Data to use:
- Opening Delimiter -

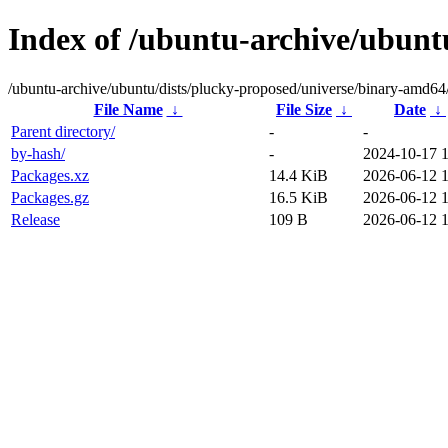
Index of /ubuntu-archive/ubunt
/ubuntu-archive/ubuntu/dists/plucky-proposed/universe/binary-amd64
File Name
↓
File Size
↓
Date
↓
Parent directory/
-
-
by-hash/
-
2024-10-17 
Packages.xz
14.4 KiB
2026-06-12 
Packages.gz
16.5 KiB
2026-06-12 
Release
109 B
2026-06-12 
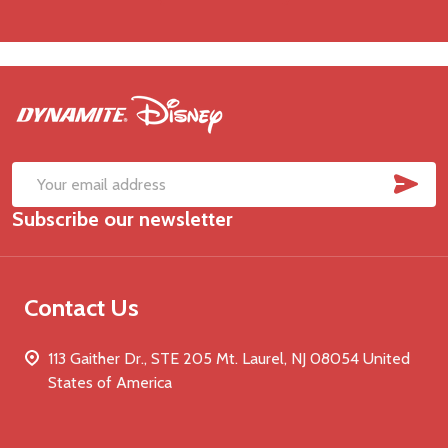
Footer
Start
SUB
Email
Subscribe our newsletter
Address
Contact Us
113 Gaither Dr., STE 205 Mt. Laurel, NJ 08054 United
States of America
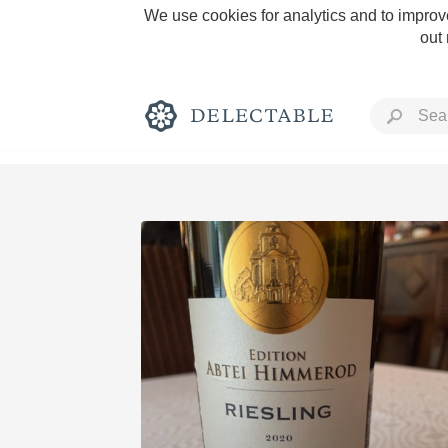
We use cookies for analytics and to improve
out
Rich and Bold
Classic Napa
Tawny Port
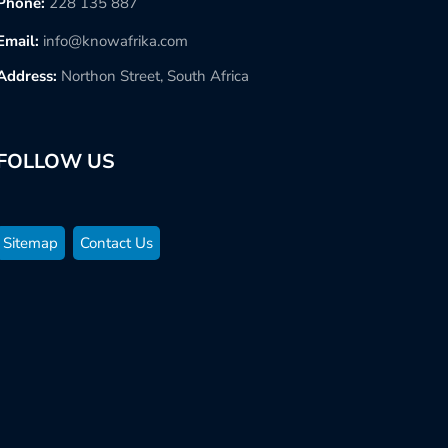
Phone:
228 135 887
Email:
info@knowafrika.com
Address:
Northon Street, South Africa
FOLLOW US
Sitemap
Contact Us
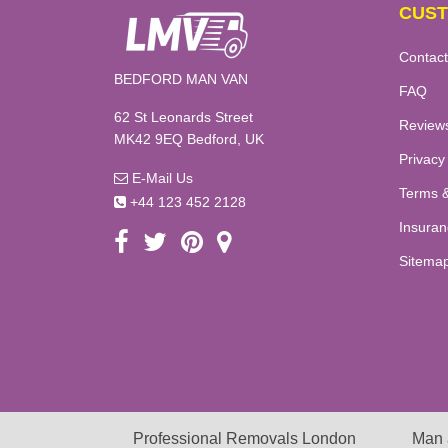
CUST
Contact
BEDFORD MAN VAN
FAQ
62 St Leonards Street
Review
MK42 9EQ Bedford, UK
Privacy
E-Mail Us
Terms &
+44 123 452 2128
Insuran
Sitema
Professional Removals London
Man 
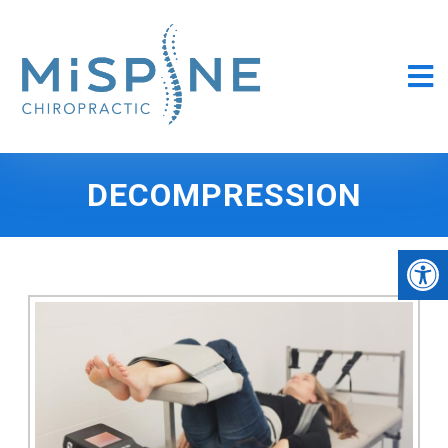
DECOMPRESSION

- Closing Delimiter -
- Opening Delimiter -

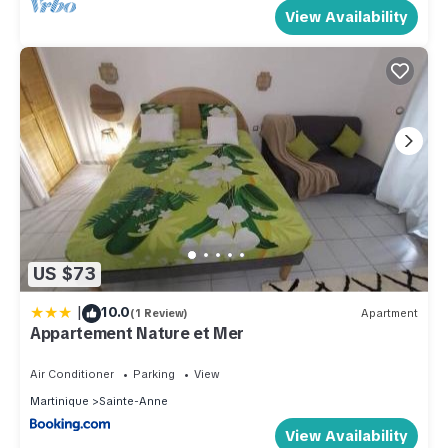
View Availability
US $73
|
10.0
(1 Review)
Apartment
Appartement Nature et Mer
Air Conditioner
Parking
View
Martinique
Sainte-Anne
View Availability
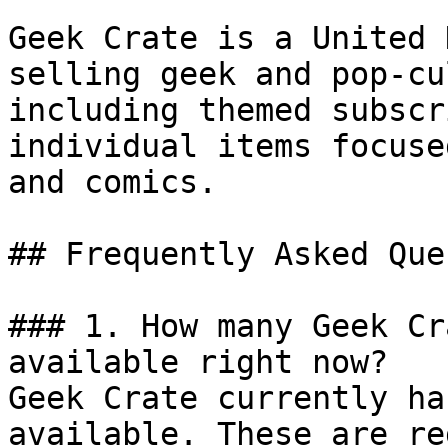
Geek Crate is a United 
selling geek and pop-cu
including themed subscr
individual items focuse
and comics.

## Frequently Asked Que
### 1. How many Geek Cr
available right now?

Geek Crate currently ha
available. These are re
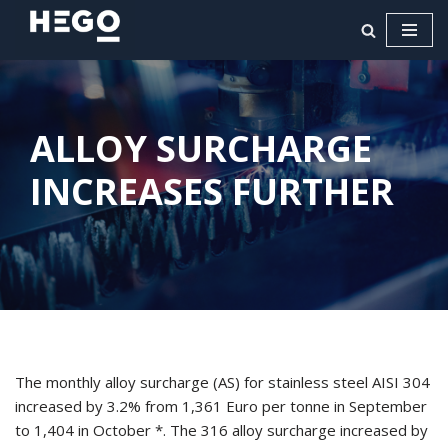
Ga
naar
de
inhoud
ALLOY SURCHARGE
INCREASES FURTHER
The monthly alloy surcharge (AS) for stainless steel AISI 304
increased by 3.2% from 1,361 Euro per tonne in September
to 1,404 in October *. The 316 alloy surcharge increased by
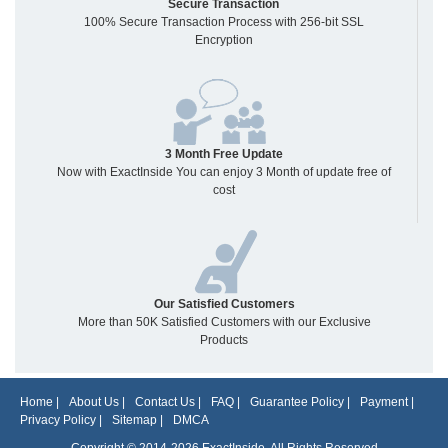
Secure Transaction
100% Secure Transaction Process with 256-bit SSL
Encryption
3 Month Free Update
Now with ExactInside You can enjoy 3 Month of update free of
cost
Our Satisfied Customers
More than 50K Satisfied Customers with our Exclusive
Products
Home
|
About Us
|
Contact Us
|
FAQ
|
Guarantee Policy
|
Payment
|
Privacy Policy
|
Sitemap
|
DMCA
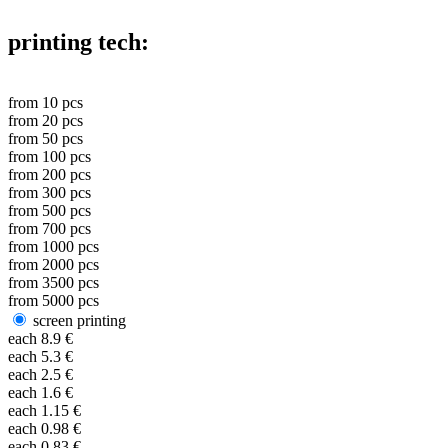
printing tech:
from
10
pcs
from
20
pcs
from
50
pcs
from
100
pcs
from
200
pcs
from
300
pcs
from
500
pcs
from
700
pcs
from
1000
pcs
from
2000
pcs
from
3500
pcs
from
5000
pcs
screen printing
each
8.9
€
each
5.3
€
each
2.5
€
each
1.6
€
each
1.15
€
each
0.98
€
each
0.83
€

- Closing Delimiter -
- Opening Delimiter -

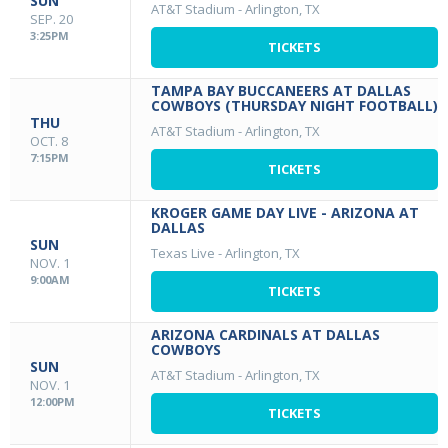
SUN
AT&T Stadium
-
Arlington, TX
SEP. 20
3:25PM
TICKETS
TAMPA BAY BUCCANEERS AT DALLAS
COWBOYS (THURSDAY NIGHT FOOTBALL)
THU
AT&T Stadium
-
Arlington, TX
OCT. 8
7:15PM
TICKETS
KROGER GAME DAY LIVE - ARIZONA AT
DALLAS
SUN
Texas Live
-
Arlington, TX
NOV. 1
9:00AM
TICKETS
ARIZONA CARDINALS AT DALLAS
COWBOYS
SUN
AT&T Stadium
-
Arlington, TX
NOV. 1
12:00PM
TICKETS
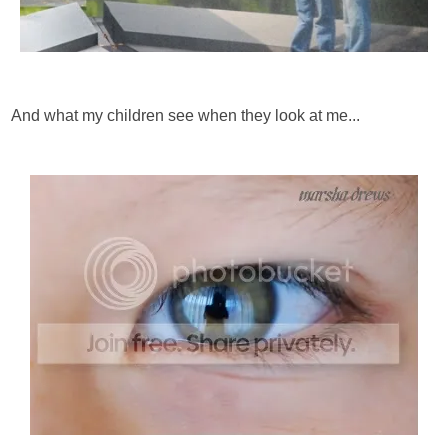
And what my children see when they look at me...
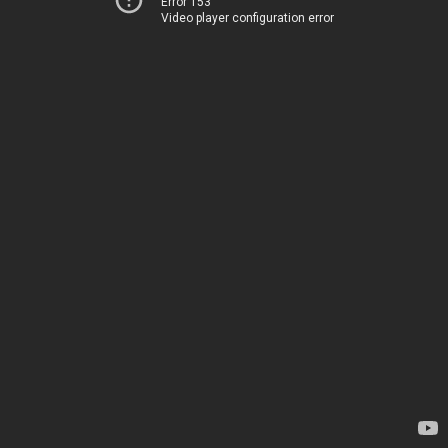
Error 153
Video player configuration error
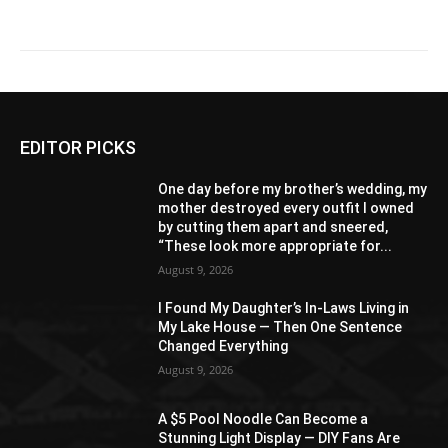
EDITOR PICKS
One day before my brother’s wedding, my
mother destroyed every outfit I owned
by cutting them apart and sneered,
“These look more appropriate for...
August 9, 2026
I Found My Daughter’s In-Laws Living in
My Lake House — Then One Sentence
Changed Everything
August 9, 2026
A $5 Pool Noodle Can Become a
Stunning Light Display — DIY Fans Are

- Closing Delimiter -

What you have to do:
Return each line of the records above in which the word "DALLAS" occurs.

Response below:
TAMPA BAY BUCCANEERS AT DALLAS
DALLAS
ARIZONA CARDINALS AT DALLAS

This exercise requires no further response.